If you don’t know, the series is based on a 2007 fictional novel by Jay Ashew. The main character, Hannah Baker, takes her life by suicide and leaves 13 tapes behind that explain her reason to commit suicide.
The pros and cons of the series have been discussed on multiple platforms now for weeks. Everything from the con: romanticizes suicide to the pro: this series provides a wake-up call to a national crisis can be found in myriad critiques.
While suicide is rooted in mental health issues, is complicated and often leaves the family confused as to what created the final decision for someone to take his or her life, there is also a spiritual root we hesitate to discuss.
In order to end your life, you have to be deceived to believe there is no hope, no future and no other way of escape. This deception finds its place in depression, but is also spiritual in nature. What voice is telling the person there is no way out but death by their own hand? It is not the voice of God. The enemy’s purpose is to steal, kill and destroy. God values every life. The enemy wants us destroyed and roams the earth looking for whom he can devour. When you are depressed, angry, wounded, traumatized, etc., doubt creeps in and causes despair.
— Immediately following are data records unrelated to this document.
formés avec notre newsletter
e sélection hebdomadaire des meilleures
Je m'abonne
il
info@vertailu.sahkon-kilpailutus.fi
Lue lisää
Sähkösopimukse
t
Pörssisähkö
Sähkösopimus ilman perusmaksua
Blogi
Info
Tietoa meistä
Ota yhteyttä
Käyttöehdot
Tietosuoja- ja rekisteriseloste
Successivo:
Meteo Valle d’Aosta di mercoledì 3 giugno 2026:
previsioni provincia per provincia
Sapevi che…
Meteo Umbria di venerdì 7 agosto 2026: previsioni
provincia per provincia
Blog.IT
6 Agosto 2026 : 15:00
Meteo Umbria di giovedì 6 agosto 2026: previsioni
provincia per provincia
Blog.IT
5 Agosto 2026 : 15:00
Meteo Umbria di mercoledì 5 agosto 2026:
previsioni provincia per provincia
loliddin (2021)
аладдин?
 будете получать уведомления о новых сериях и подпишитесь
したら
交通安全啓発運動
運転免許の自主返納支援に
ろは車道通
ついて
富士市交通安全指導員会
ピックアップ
I am saddened that I live in a culture that no longer values the power of faith on the national stage. Faith is one of the strongest preventions to poor mental health and negative well-being. Dr. Harry Koenig, well-respected Duke University physician and researcher, conducted a meta review of the impact of faith on mental health. He found faith to be a protective factor in mental health. But discussing faith as an important element to keeping hope alive in people who struggle is missing from the national conversation of treatment. Instead, we give lip service to the notion of holistic health—body, mind and spirit, but ignore the spirit. We are desperate to help those who contemplate suicide, but reluctant to integrate faith into mental health discussions.
While people will continue to debate the pros and cons of the series, I know there are teens triggered by watching, there are those who have given up hope and see no future, and there are those who will be traumatized by what they see with no one to process. And the help for those people will include everything but faith unless the church starts talking and truly becoming an emergency room for the suicidal person.
I grieve for the families who have lost a loved one to suicide. I grieve for those who don’t know they are made in the image of God and were born with a hope and a future. And I grieve for those in the suicidal struggle who will get body and mind help, but no spiritual help.
Yes, we need good mental health treatment. But we are body, mind and SPIRIT. Only God can mend a broken heart and give hope to those who have none. So let’s recognize the signs of suicide and get people into treatment, but let’s not forget that true healing includes all parts of a person including their spirit.